*Aim of the exercise:* In the records below, find the line with "Image resolution: width=981, height=2242." and the line with "Log in (720, 84)". Print both exactly, along with every line between them, and no other line.
[Extracted records — start]
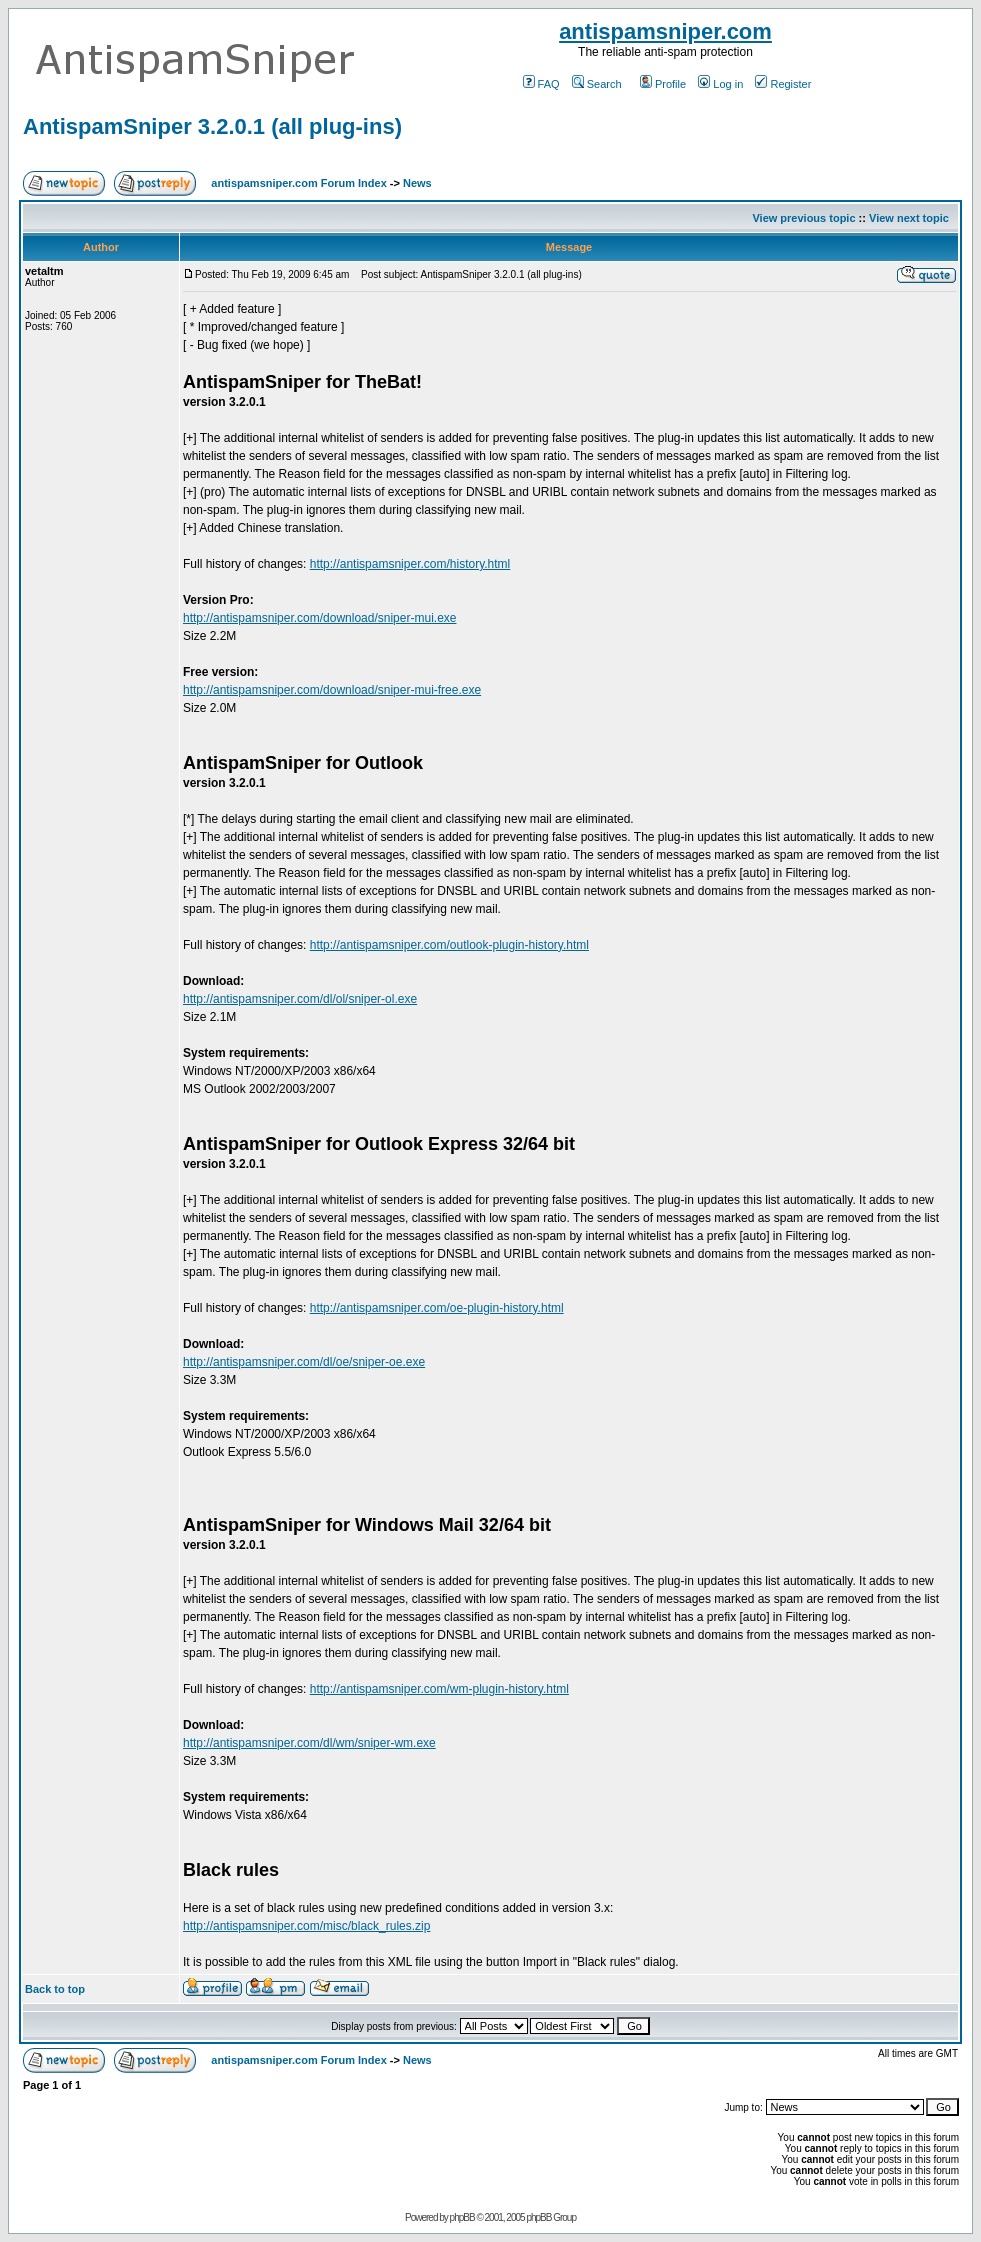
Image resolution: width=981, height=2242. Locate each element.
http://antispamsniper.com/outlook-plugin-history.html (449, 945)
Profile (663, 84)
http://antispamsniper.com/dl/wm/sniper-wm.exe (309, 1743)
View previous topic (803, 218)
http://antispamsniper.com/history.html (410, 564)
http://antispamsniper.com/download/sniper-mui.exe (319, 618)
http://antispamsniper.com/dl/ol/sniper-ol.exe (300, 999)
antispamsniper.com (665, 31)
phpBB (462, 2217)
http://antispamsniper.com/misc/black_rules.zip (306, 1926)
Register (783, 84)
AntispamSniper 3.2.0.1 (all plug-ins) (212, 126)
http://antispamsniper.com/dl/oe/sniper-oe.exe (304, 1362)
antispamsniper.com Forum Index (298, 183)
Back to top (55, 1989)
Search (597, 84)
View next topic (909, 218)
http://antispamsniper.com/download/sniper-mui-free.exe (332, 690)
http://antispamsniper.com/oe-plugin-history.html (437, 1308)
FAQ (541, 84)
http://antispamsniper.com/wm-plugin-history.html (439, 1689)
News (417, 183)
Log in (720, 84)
[Extracted records — finish]
[Extracted records — start]
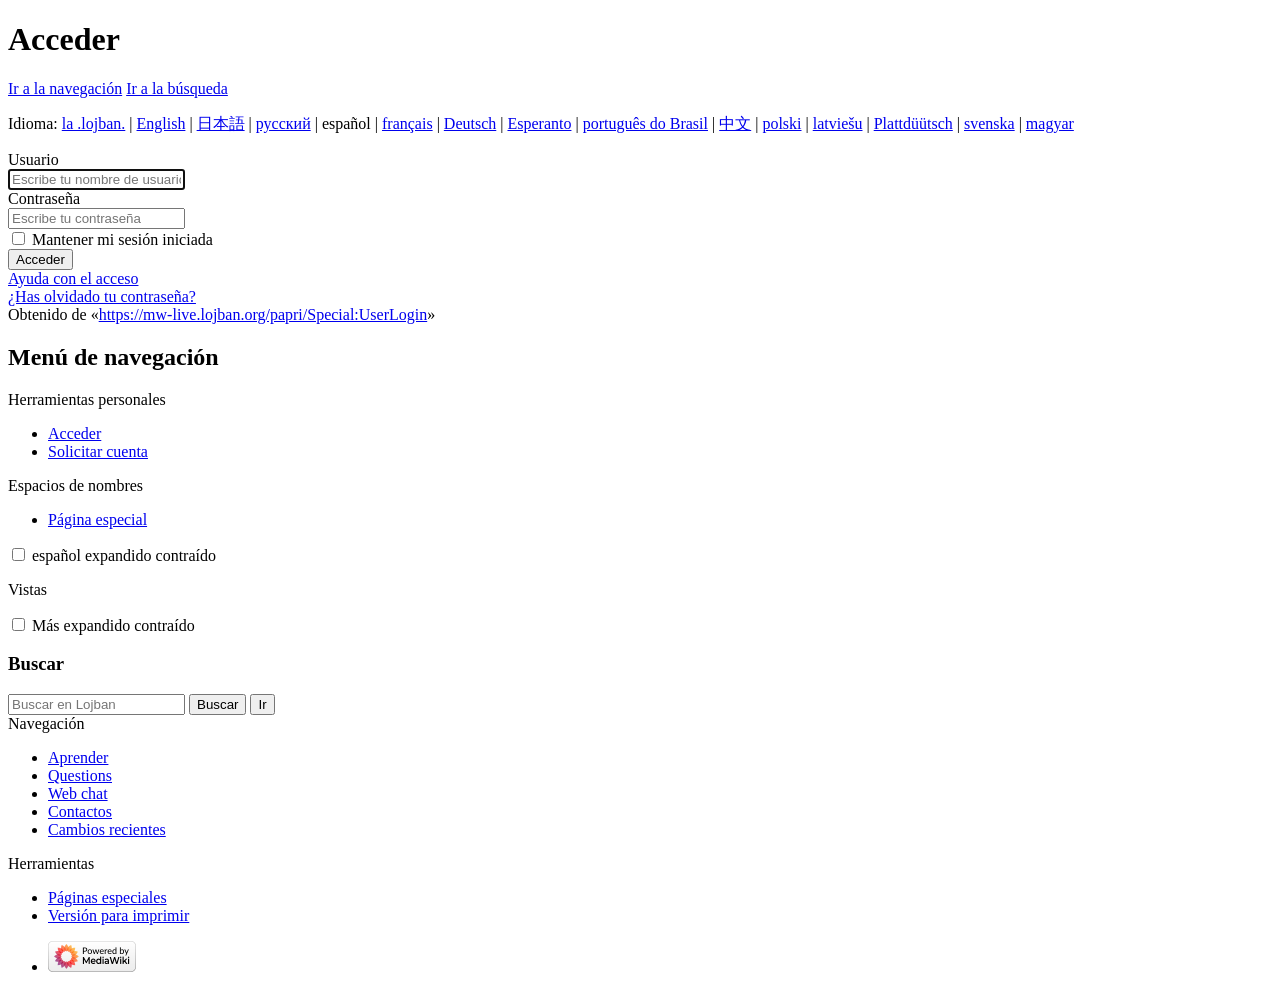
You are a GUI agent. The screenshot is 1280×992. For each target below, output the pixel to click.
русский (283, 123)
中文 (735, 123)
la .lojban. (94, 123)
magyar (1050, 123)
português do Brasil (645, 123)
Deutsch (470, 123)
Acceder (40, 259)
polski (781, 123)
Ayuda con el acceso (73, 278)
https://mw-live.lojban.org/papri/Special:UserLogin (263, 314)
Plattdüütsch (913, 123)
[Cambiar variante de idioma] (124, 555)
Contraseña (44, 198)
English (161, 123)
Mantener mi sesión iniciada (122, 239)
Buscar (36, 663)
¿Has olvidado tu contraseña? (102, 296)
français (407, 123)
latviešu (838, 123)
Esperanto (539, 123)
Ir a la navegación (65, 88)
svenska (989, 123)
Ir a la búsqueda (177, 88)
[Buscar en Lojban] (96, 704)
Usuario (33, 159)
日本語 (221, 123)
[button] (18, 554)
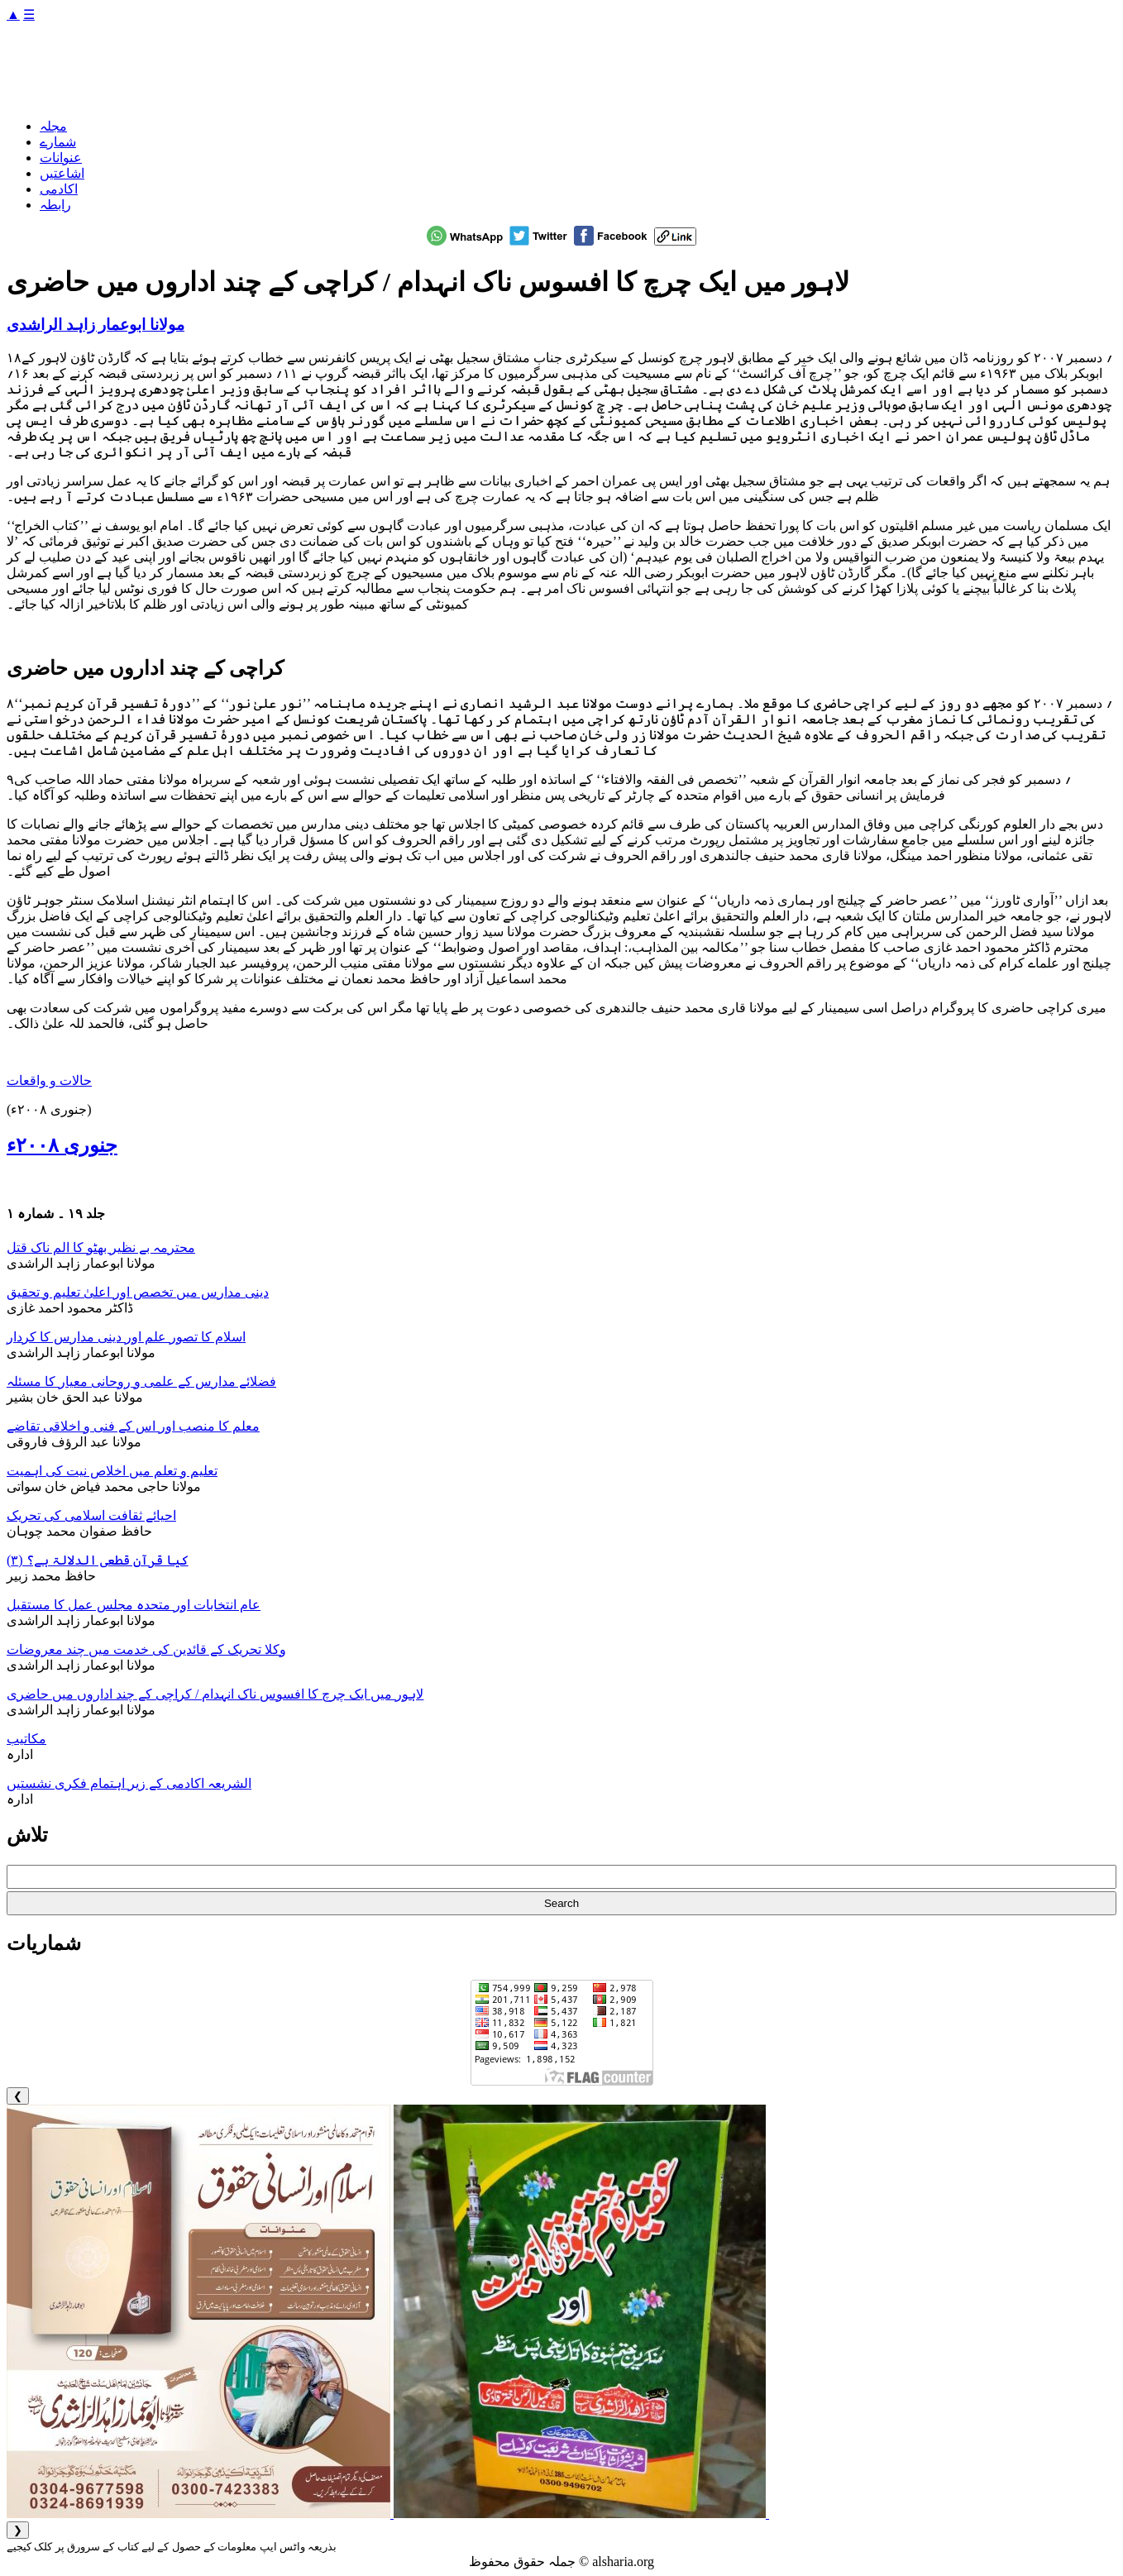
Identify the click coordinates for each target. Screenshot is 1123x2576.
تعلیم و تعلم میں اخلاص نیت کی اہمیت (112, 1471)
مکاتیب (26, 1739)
[Extracted records — finish]
[Extracted records — start]
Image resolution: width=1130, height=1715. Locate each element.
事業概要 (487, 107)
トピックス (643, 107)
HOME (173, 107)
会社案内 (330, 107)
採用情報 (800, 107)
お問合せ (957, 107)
[Extracted records — finish]
*Solution for this problem:*
Image resolution: width=981, height=2242. Locate each element.
http://antispamsniper.com/outlook-plugin-history.html (449, 945)
Profile (663, 84)
http://antispamsniper.com/dl/wm/sniper-wm.exe (309, 1743)
View previous topic (803, 218)
http://antispamsniper.com/history.html (410, 564)
http://antispamsniper.com/download/sniper-mui.exe (319, 618)
http://antispamsniper.com/dl/ol/sniper-ol.exe (300, 999)
antispamsniper.com (665, 31)
phpBB (462, 2217)
http://antispamsniper.com/misc/black_rules.zip (306, 1926)
Register (783, 84)
AntispamSniper 3.2.0.1 (all plug-ins) (212, 126)
http://antispamsniper.com/dl/oe/sniper-oe.exe (304, 1362)
antispamsniper.com Forum Index (298, 183)
Back to top (55, 1989)
Search (597, 84)
View next topic (909, 218)
http://antispamsniper.com/download/sniper-mui-free.exe (332, 690)
http://antispamsniper.com/oe-plugin-history.html (437, 1308)
FAQ (541, 84)
http://antispamsniper.com/wm-plugin-history.html (439, 1689)
News (417, 183)
Log in (720, 84)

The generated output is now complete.